Brief — Leaving out the pictures, restate each record below word for word.

Data for this exercise —
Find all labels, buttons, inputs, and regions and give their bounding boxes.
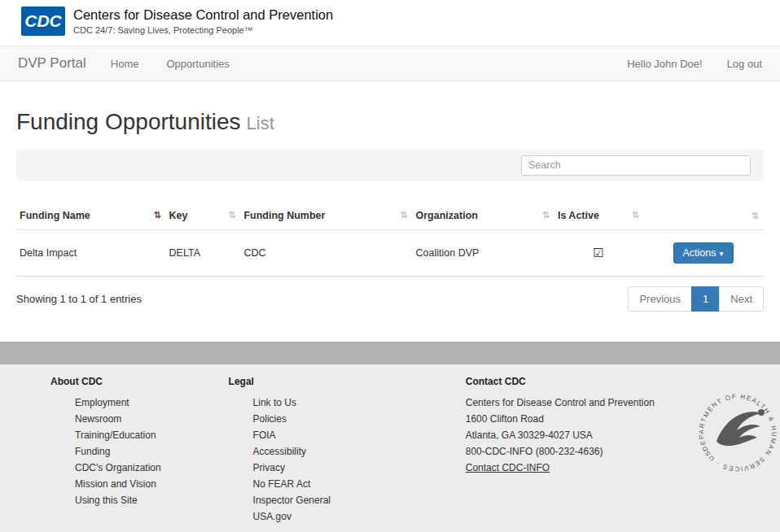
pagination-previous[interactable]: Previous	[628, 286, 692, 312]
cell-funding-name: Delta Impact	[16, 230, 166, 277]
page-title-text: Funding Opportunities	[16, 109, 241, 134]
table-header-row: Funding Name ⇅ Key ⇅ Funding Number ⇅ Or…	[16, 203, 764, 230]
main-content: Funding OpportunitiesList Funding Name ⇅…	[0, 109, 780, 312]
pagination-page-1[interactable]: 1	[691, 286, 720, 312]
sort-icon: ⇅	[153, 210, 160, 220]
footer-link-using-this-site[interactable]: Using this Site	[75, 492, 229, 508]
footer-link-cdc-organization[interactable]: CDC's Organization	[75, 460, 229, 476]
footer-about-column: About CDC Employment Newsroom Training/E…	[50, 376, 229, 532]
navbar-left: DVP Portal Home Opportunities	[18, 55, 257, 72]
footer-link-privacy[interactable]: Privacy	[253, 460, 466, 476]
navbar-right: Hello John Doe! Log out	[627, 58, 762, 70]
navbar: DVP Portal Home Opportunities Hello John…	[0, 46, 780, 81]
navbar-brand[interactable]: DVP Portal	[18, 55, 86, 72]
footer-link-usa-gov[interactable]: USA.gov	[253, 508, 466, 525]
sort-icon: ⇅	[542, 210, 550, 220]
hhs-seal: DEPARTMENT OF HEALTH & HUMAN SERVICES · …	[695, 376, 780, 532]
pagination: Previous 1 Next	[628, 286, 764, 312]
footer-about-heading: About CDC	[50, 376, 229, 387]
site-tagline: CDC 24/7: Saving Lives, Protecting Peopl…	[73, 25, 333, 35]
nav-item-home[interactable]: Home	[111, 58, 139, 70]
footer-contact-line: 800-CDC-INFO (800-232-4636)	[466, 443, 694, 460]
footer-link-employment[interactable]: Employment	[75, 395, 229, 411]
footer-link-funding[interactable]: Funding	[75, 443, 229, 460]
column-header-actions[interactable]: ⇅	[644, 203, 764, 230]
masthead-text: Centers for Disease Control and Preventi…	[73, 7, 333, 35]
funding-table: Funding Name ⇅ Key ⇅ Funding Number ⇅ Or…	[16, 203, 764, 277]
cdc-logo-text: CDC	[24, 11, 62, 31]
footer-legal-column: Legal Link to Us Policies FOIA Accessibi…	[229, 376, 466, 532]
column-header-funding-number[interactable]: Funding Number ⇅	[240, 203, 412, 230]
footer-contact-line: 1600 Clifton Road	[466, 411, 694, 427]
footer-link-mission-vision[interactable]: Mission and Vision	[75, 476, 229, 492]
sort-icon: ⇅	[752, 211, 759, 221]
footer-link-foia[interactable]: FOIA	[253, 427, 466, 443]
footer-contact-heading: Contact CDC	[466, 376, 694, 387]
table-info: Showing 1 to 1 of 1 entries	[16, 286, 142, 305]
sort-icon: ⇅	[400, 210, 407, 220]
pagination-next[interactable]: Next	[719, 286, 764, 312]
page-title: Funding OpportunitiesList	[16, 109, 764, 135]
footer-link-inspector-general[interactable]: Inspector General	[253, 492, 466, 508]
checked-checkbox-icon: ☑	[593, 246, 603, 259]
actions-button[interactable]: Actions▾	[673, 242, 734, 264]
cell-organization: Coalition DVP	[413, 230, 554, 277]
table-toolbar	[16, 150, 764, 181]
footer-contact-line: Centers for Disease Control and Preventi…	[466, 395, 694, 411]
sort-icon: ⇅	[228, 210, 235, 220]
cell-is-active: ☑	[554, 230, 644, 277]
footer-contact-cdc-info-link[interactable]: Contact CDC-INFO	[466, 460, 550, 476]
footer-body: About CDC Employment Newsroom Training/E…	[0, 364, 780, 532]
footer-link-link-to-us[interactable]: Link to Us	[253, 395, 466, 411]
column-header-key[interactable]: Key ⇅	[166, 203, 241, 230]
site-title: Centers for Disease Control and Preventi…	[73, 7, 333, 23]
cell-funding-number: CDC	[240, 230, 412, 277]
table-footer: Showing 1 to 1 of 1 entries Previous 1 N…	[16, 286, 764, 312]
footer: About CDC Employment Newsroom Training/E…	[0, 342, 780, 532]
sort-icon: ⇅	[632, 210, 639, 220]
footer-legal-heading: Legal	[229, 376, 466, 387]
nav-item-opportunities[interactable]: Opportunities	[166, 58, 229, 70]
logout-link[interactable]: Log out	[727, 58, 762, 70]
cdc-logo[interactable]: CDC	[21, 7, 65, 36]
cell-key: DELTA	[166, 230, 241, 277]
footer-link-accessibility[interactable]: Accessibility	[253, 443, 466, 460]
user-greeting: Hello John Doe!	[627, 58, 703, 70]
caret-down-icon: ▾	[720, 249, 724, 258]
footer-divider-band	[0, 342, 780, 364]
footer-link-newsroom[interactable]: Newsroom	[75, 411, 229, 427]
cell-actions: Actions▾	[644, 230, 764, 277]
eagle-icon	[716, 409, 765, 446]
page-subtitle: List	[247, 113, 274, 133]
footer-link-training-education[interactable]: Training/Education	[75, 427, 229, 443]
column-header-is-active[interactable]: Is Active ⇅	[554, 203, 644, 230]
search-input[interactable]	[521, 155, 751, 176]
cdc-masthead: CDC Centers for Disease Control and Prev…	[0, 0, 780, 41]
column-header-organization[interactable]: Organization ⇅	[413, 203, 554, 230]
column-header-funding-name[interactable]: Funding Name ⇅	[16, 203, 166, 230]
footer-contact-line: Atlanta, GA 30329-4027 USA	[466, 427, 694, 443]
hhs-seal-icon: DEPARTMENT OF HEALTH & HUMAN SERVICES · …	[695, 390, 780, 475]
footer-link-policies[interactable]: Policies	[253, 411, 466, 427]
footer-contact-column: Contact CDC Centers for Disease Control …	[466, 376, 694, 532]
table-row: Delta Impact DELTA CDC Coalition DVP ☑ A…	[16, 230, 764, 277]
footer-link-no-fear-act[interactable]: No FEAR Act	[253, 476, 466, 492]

Result —
Find all labels, buttons, inputs, and regions and give their bounding boxes.
pagination-previous[interactable]: Previous	[628, 286, 692, 312]
cell-funding-name: Delta Impact	[16, 230, 166, 277]
page-title-text: Funding Opportunities	[16, 109, 241, 134]
table-header-row: Funding Name ⇅ Key ⇅ Funding Number ⇅ Or…	[16, 203, 764, 230]
main-content: Funding OpportunitiesList Funding Name ⇅…	[0, 109, 780, 312]
pagination-page-1[interactable]: 1	[691, 286, 720, 312]
sort-icon: ⇅	[153, 210, 160, 220]
footer-link-using-this-site[interactable]: Using this Site	[75, 492, 229, 508]
footer-link-cdc-organization[interactable]: CDC's Organization	[75, 460, 229, 476]
footer-about-column: About CDC Employment Newsroom Training/E…	[50, 376, 229, 532]
navbar-left: DVP Portal Home Opportunities	[18, 55, 257, 72]
footer-link-privacy[interactable]: Privacy	[253, 460, 466, 476]
navbar-right: Hello John Doe! Log out	[627, 58, 762, 70]
navbar: DVP Portal Home Opportunities Hello John…	[0, 46, 780, 81]
navbar-brand[interactable]: DVP Portal	[18, 55, 86, 72]
footer-link-usa-gov[interactable]: USA.gov	[253, 508, 466, 525]
sort-icon: ⇅	[542, 210, 550, 220]
hhs-seal: DEPARTMENT OF HEALTH & HUMAN SERVICES · …	[695, 376, 780, 532]
pagination: Previous 1 Next	[628, 286, 764, 312]
footer-about-heading: About CDC	[50, 376, 229, 387]
site-tagline: CDC 24/7: Saving Lives, Protecting Peopl…	[73, 25, 333, 35]
nav-item-home[interactable]: Home	[111, 58, 139, 70]
footer-contact-line: 800-CDC-INFO (800-232-4636)	[466, 443, 694, 460]
footer-link-employment[interactable]: Employment	[75, 395, 229, 411]
footer-link-funding[interactable]: Funding	[75, 443, 229, 460]
column-header-actions[interactable]: ⇅	[644, 203, 764, 230]
masthead-text: Centers for Disease Control and Preventi…	[73, 7, 333, 35]
funding-table: Funding Name ⇅ Key ⇅ Funding Number ⇅ Or…	[16, 203, 764, 277]
cdc-logo-text: CDC	[24, 11, 62, 31]
footer-legal-column: Legal Link to Us Policies FOIA Accessibi…	[229, 376, 466, 532]
column-header-funding-number[interactable]: Funding Number ⇅	[240, 203, 412, 230]
footer-contact-line: 1600 Clifton Road	[466, 411, 694, 427]
footer-link-mission-vision[interactable]: Mission and Vision	[75, 476, 229, 492]
sort-icon: ⇅	[752, 211, 759, 221]
footer-link-foia[interactable]: FOIA	[253, 427, 466, 443]
footer-contact-heading: Contact CDC	[466, 376, 694, 387]
table-info: Showing 1 to 1 of 1 entries	[16, 286, 142, 305]
sort-icon: ⇅	[400, 210, 407, 220]
pagination-next[interactable]: Next	[719, 286, 764, 312]
page-title: Funding OpportunitiesList	[16, 109, 764, 135]
footer-link-inspector-general[interactable]: Inspector General	[253, 492, 466, 508]
checked-checkbox-icon: ☑	[593, 246, 603, 259]
actions-button[interactable]: Actions▾	[673, 242, 734, 264]
cell-organization: Coalition DVP	[413, 230, 554, 277]
table-toolbar	[16, 150, 764, 181]
footer-contact-line: Centers for Disease Control and Preventi…	[466, 395, 694, 411]
sort-icon: ⇅	[228, 210, 235, 220]
cell-is-active: ☑	[554, 230, 644, 277]
footer-contact-cdc-info-link[interactable]: Contact CDC-INFO	[466, 460, 550, 476]
footer-body: About CDC Employment Newsroom Training/E…	[0, 364, 780, 532]
footer-link-link-to-us[interactable]: Link to Us	[253, 395, 466, 411]
column-header-key[interactable]: Key ⇅	[166, 203, 241, 230]
site-title: Centers for Disease Control and Preventi…	[73, 7, 333, 23]
cell-funding-number: CDC	[240, 230, 412, 277]
table-footer: Showing 1 to 1 of 1 entries Previous 1 N…	[16, 286, 764, 312]
footer: About CDC Employment Newsroom Training/E…	[0, 342, 780, 532]
sort-icon: ⇅	[632, 210, 639, 220]
footer-legal-heading: Legal	[229, 376, 466, 387]
nav-item-opportunities[interactable]: Opportunities	[166, 58, 229, 70]
logout-link[interactable]: Log out	[727, 58, 762, 70]
cdc-logo[interactable]: CDC	[21, 7, 65, 36]
cell-key: DELTA	[166, 230, 241, 277]
footer-link-accessibility[interactable]: Accessibility	[253, 443, 466, 460]
user-greeting: Hello John Doe!	[627, 58, 703, 70]
caret-down-icon: ▾	[720, 249, 724, 258]
footer-divider-band	[0, 342, 780, 364]
footer-link-newsroom[interactable]: Newsroom	[75, 411, 229, 427]
cell-actions: Actions▾	[644, 230, 764, 277]
eagle-icon	[716, 409, 765, 446]
page-subtitle: List	[247, 113, 274, 133]
footer-link-training-education[interactable]: Training/Education	[75, 427, 229, 443]
column-header-is-active[interactable]: Is Active ⇅	[554, 203, 644, 230]
search-input[interactable]	[521, 155, 751, 176]
cdc-masthead: CDC Centers for Disease Control and Prev…	[0, 0, 780, 41]
column-header-organization[interactable]: Organization ⇅	[413, 203, 554, 230]
column-header-funding-name[interactable]: Funding Name ⇅	[16, 203, 166, 230]
footer-contact-line: Atlanta, GA 30329-4027 USA	[466, 427, 694, 443]
hhs-seal-icon: DEPARTMENT OF HEALTH & HUMAN SERVICES · …	[695, 390, 780, 475]
footer-link-policies[interactable]: Policies	[253, 411, 466, 427]
footer-contact-column: Contact CDC Centers for Disease Control …	[466, 376, 694, 532]
table-row: Delta Impact DELTA CDC Coalition DVP ☑ A…	[16, 230, 764, 277]
footer-link-no-fear-act[interactable]: No FEAR Act	[253, 476, 466, 492]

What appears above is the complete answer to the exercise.